Daniel Goldhagen

Daniel Goldhagen
Daniel Jonah Goldhagen
Born June 1959
Occupation Political Scientist, Author
Nationality USA
Notable work(s) Hitler's Willing Executioners, A Moral Reckoning, Worse Than War
Spouse(s) Sarah Williams Goldhagen

goldhagen.com

Daniel Jonah Goldhagen (born 1959) is an American author and former Associate Professor of Political Science and Social Studies at Harvard University. Goldhagen reached international attention as the author of two controversial books about the Holocaust, Hitler's Willing Executioners (1996) and A Moral Reckoning (2002). He is also the author of 2009's Worse Than War, which examines the phenomenon of genocide.

Contents

Early life

Daniel Jonah Goldhagen was born in Boston, Massachusetts, U.S., in June 1959, to Norma and Erich Goldhagen. He grew up in Newton, Massachusetts.[1] His wife is Sarah Williams Goldhagen, an architectural historian, and critic forThe New Republic magazine.[2]

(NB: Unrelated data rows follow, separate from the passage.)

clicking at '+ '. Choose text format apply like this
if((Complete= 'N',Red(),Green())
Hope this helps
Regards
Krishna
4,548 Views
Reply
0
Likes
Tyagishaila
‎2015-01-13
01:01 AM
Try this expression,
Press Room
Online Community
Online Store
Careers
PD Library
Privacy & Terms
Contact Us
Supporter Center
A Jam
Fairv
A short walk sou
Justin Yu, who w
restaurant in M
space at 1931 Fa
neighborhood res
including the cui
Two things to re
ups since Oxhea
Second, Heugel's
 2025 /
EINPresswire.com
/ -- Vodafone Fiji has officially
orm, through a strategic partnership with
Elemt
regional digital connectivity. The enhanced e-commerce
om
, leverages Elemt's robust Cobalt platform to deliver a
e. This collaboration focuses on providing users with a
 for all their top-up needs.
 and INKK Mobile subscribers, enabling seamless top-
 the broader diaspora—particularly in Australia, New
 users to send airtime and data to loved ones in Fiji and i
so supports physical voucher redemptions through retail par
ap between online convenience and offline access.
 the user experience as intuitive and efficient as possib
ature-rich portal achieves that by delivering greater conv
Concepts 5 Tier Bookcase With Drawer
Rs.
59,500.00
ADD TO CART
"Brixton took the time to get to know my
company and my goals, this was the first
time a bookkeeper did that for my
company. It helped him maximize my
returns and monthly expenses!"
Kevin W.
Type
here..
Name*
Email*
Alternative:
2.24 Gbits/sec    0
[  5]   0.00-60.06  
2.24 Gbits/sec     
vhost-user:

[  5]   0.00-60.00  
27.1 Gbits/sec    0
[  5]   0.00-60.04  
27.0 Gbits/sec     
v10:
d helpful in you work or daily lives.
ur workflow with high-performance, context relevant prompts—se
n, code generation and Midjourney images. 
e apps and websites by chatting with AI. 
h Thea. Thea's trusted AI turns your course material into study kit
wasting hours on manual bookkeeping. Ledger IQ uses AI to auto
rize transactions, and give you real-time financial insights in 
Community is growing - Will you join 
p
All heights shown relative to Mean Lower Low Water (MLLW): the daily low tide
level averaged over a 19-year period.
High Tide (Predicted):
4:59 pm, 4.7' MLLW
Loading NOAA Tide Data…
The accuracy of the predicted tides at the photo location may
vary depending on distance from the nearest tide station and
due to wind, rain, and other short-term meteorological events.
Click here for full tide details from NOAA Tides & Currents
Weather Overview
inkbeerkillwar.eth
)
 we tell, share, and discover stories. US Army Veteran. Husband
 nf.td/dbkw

Goldhagen is the son of retired Harvard professor Erich Goldhagen, a Holocaust survivor who lived in a RomanianJewish ghetto in Czernowitz, now in Ukraine.[1] He credits his father as a "model of intellectual sobriety and probity".[3] Goldhagen has written that his "understanding of Nazism and of the Holocaust is firmly indebted" to his father's influence.[3] In 1977, Goldhagen entered Harvard College and remained there for some twenty years, as an undergraduate and graduate student, then as an assistant professor in the Government and Social Studies Department.[4][5]

During early graduate studies, he attended a lecture by Saul Friedländer, in which he had what he describes as a “lightbulb moment”: the functionalism versus intentionalism debate did not address the question, “When Hitler ordered the annihilation of the Jews, why did people execute the order?” Goldhagen wanted to investigate who were the German men and women who killed the Jews, and their reasons for killing.[1]

Career

As a graduate student, Goldhagen did research in the German archives.[1][6] The thesis of Hitler’s Willing Executioners: Ordinary Germans and the Holocaust proposes that, during the Holocaust, many killers were ordinary Germans, who killed for having been raised in a profoundly antisemitic culture, and thus were acculturated — "ready and willing" — to execute the Nazi government’s genocidal plans.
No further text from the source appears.